No one figured out how the locked window unlocked itself three times in a row.  After she claimed she locked the window each time, I asked her how she could explain this problem of a magically unlocking window.  A glazed look came into her eyes.  She looked trapped.  She then declared that she was sure there was no lock on the window at all, so she must have been mistaken.  Yes, that was it.  There was no lock.  Cecil was just “playing a trick”.

Isn’t it amazing how desperate we are to “normalize” things?

One day, rather soon after this, I was sitting on the porch playing with my toys.  Mother was inside making lunch or something.  Cecil came up to the house.  He told me he missed me and my mother and he was coming home for good very soon.

I was happy to see him because he had always been attentive and kind to me.  He told me to not tell my mother that he had been to see me because she would be mad at him.  He was trying to make her understand that he loved all of us and he wanted to bring her a nice surprise.  It would be a “secret”.  Would I like to go for a ride one day soon?  I had some idea I wasn’t supposed to do this, so I said “no”.  But then, for some reason, I told him I would only go for a ride if it could be in a new yellow and black convertible like I had seen in a picture in a magazine.  Why I was so taken with the idea of this yellow and black car, I’m not sure.

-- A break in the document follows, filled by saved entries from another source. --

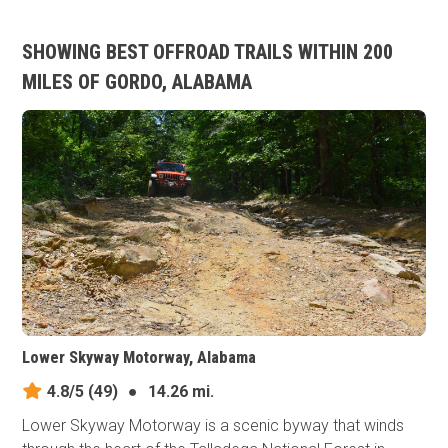
SHOWING BEST OFFROAD TRAILS WITHIN 200
MILES OF GORDO, ALABAMA
Lower Skyway Motorway, Alabama
4.8/5
(49)
●
14.26 mi.
Lower Skyway Motorway is a scenic byway that winds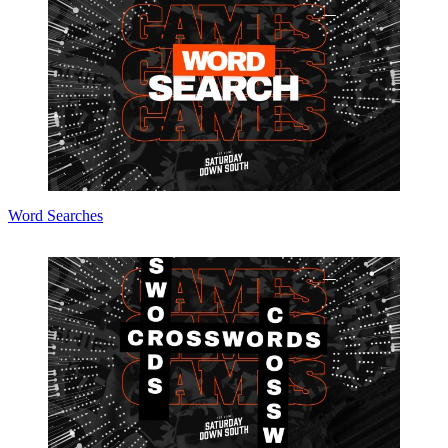
Word Searches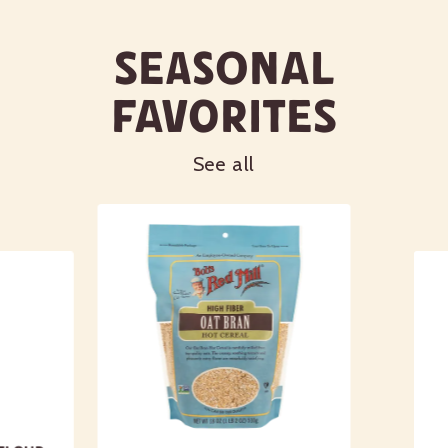
Calcium 28mg
2%
Seasonal
Iron 1mg
6%
Potassium 83mg
2%
Favorites
*The % Daily Value tells you how much a nutrient in a
serving of food contributes to a daily diet. 2,000 calories a
day is used for general nutrition advice.
See all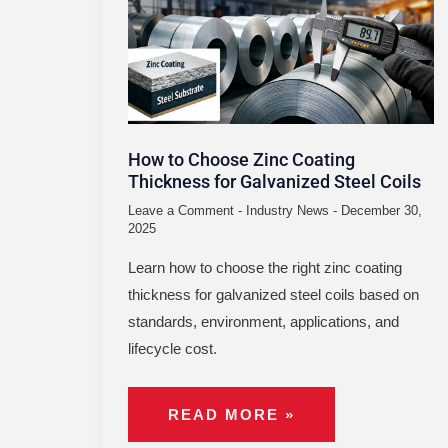
ZINC
COATING
THICKNESS
FOR
GALVANIZED
STEEL
COILS
How to Choose Zinc Coating
Thickness for Galvanized Steel Coils
Leave a Comment
-
Industry News
-
December 30,
2025
Learn how to choose the right zinc coating
thickness for galvanized steel coils based on
standards, environment, applications, and
lifecycle cost.
READ MORE »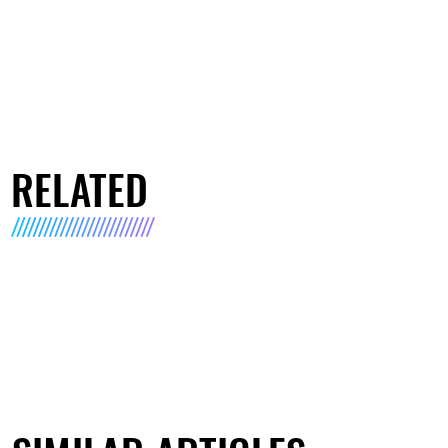
RELATED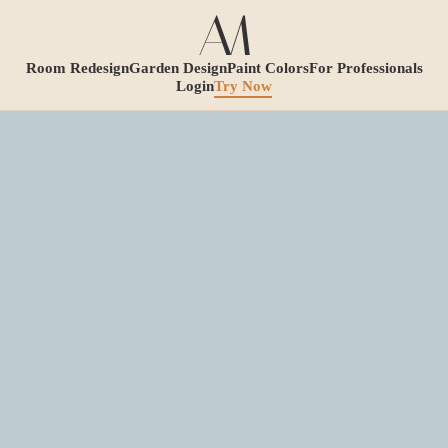
Room Redesign
Garden Design
Paint Colors
For Professionals
Login
Try Now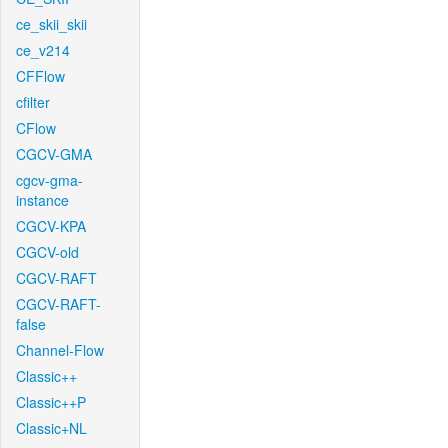
ce_skii_skii
ce_v214
CFFlow
cfilter
CFlow
CGCV-GMA
cgcv-gma-
instance
CGCV-KPA
CGCV-old
CGCV-RAFT
CGCV-RAFT-
false
Channel-Flow
Classic++
Classic++P
Classic+NL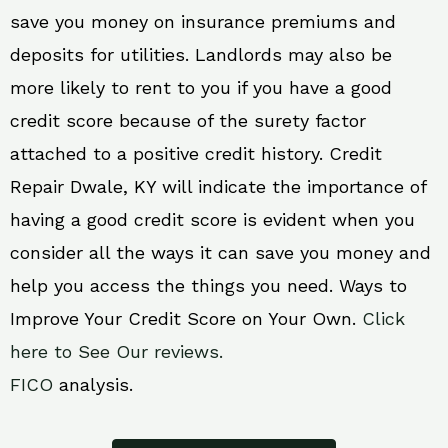
save you money on insurance premiums and
deposits for utilities. Landlords may also be
more likely to rent to you if you have a good
credit score because of the surety factor
attached to a positive credit history. Credit
Repair Dwale, KY will indicate the importance of
having a good credit score is evident when you
consider all the ways it can save you money and
help you access the things you need. Ways to
Improve Your Credit Score on Your Own.
Click
here to See Our reviews.
FICO
analysis.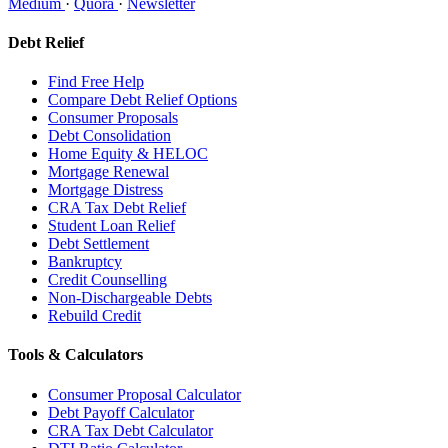
Medium
·
Quora
·
Newsletter
Debt Relief
Find Free Help
Compare Debt Relief Options
Consumer Proposals
Debt Consolidation
Home Equity & HELOC
Mortgage Renewal
Mortgage Distress
CRA Tax Debt Relief
Student Loan Relief
Debt Settlement
Bankruptcy
Credit Counselling
Non-Dischargeable Debts
Rebuild Credit
Tools & Calculators
Consumer Proposal Calculator
Debt Payoff Calculator
CRA Tax Debt Calculator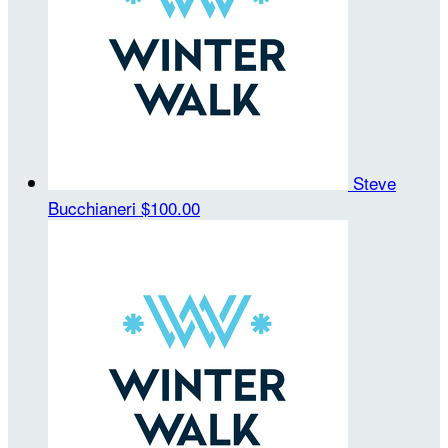
Steve
Bucchianeri
$100.00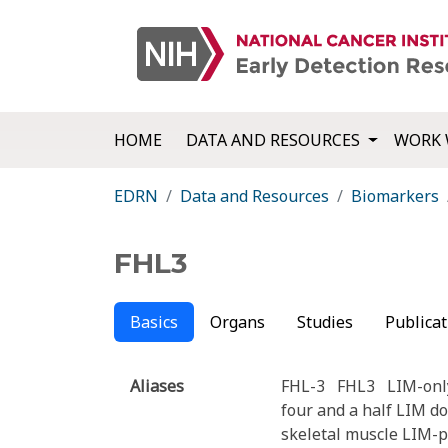
HOME
DATA AND RESOURCES
WORK 
EDRN
Data and Resources
Biomarkers
FHL3
Basics
Organs
Studies
Publicat
Aliases
FHL-3
FHL3
LIM-onl
four and a half LIM d
skeletal muscle LIM-p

The next day, I was out playing on the porch again when Cecil drove up in a brand new yellow and black convertible exactly like the one I’d seen in the magazine.  He hopped out and said he had bought it just for me.

I wasn’t exactly dressed to go for a ride since I was playing in a tee shirt and my underwear.  Cecil reassured me that it would be just around the block.  Nobody would see me and no need to tell Mother, because we would be back before I was missed.

I agreed, got in the car, and off we went.  And it wasn’t just around the block!  W e drove and drove and drove.  I began to get very unhappy and said I wanted to go home.  He told me “soon, soon!  There are some people who really want to meet you.  Just a few minutes and you can meet them, and then I’ll take you home!”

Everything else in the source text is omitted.